Your task is to repeat the entries word for word while leaving out the pictures.

THE RECORDS:
--- --- ---

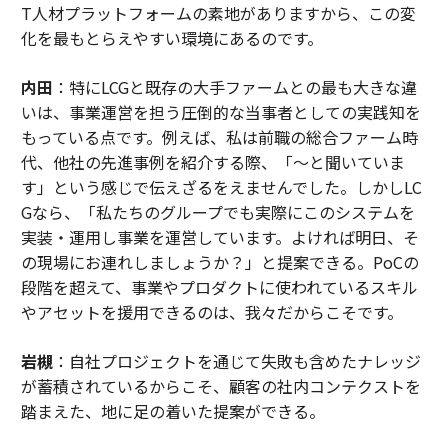
T人材プラットフォームの素地がありますから、この変
化を最もとらえやすい環境にあるのです。
内田
：特にLCGと既存の大手ファームとの最も大きな違
いは、事業運営を担う圧倒的な当事者としての実践知を
もっている点です。例えば、私は前職の総合ファーム時
代、他社の先進事例を紹介する際、「〜と聞いていま
す」という感じで伝えざるをえませんでした。しかしLC
Gなら、「私たちのグループでも実際にこのシステムを
実装・運用し事業を運営しています。よければ明日、そ
の現場にお連れしましょうか？」と提案できる。PoCの
段階を超えて、事業やプロダクトに使われているスキル
やアセットを援用できるのは、我々だからこそです。
岩槻
：自社プロジェクトを通じて失敗も含めたナレッジ
が蓄積されているからこそ、顧客の社内コンテクストを
踏まえた、地に足の着いた提案ができる。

--- --- ---

YOUR RESPONSE:
T人材プラットフォームの素地がありますから、この変
化を最もとらえやすい環境にあるのです。
内田
：特にLCGと既存の大手ファームとの最も大きな違
いは、事業運営を担う圧倒的な当事者としての実践知を
もっている点です。例えば、私は前職の総合ファーム時
代、他社の先進事例を紹介する際、「〜と聞いていま
す」という感じで伝えざるをえませんでした。しかしLC
Gなら、「私たちのグループでも実際にこのシステムを
実装・運用し事業を運営しています。よければ明日、そ
の現場にお連れしましょうか？」と提案できる。PoCの
段階を超えて、事業やプロダクトに使われているスキル
やアセットを援用できるのは、我々だからこそです。
岩槻
：自社プロジェクトを通じて失敗も含めたナレッジ
が蓄積されているからこそ、顧客の社内コンテクストを
踏まえた、地に足の着いた提案ができる。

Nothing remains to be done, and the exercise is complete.